A questão da “pejotização” está sendo analisada pelo Supremo Tribunal Federal (STF). Em abril, o ministro do STF Gilmar Mendes decidiu suspender todos os processos relacionados a essa temática que estejam em tramitação na Justiça, até que a Suprema Corte se pronuncie sobre o assunto.
Reivindicações
A Pauta da Classe Trabalhadora 2025, entregue recentemente ao presidente Lula, apresenta outras 24 reivindicações, além das já mencionadas regulamentação dos trabalhos intermediados por aplicativos e o combate à informalidade. Entre elas estão a recuperação do poder aquisitivo de aposentados e pensionistas, valorização do salário mínimo, fortalecimento do FAT e do FGTS, redução da jornada de trabalho sem redução salarial e fim da escala 6×1.
Em sua conta no Instagram, o presidente Lula registrou o recebimento da pauta. “Nosso governo tem raízes nessa batalha e estará sempre disponível para o diálogo com aqueles que movimentam a economia”, declarou o presidente.
Apesar de o número de trabalhadores autônomos informais e aqueles sem registro na iniciativa privada representarem quase um terço da população empregada no país, o IBGE tem observado crescimento no total de empregos com carteira assinada na iniciativa privada.

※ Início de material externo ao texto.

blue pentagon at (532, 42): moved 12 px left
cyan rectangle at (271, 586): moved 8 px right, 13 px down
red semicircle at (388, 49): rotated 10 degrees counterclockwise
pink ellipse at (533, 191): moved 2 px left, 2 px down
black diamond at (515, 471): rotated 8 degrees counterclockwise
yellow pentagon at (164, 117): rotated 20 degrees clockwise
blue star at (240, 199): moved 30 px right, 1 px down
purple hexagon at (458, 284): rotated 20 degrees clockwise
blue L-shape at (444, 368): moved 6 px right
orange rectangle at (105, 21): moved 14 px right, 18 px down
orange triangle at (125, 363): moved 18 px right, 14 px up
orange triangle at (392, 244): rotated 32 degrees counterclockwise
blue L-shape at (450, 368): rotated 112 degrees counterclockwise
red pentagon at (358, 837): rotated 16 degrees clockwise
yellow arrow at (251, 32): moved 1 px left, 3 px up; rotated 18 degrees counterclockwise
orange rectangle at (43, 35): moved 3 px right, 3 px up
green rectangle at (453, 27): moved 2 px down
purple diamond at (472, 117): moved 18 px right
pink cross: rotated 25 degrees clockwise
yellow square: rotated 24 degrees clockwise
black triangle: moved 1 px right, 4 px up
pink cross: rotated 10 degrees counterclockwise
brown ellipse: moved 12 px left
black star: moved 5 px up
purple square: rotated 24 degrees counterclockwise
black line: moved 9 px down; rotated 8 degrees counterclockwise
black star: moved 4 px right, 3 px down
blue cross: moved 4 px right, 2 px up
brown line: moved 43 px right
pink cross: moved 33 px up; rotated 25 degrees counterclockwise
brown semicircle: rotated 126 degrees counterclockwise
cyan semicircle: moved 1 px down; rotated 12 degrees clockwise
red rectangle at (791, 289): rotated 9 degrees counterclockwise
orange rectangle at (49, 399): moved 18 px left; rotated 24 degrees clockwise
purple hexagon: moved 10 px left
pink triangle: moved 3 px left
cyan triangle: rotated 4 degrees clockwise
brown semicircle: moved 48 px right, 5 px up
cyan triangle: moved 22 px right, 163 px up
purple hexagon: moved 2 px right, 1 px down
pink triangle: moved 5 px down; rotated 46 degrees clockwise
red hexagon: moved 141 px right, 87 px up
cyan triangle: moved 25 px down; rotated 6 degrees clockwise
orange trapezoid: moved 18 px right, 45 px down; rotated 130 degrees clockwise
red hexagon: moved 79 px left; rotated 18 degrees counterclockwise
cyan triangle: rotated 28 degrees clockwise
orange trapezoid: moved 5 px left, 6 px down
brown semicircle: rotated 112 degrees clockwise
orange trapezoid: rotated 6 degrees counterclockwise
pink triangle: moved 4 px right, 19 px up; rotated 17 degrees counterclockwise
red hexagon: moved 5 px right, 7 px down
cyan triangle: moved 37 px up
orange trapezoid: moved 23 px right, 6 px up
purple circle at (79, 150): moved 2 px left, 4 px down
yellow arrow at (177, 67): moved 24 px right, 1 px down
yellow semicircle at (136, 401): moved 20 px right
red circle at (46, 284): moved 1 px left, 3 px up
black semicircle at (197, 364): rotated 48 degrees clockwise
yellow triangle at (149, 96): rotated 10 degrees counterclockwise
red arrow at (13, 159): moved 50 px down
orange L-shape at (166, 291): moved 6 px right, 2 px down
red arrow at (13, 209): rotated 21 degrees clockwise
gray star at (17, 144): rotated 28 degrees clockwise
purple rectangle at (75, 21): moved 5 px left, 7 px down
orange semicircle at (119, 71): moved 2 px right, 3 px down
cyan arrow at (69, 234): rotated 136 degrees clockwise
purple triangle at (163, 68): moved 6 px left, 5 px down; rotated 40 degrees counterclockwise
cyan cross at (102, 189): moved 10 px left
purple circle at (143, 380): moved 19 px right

Dados recentes mostram que o número total de trabalhadores com carteira assinada está em um nível recorde. No primeiro trimestre deste ano, havia 39,4 milhões de empregados nessa condição, o maior volume para um trimestre desde 2012, quando a Pesquisa Nacional por Amostra de Domicílios Contínua (Pnad Contínua) começou a ser conduzida pelo IBGE.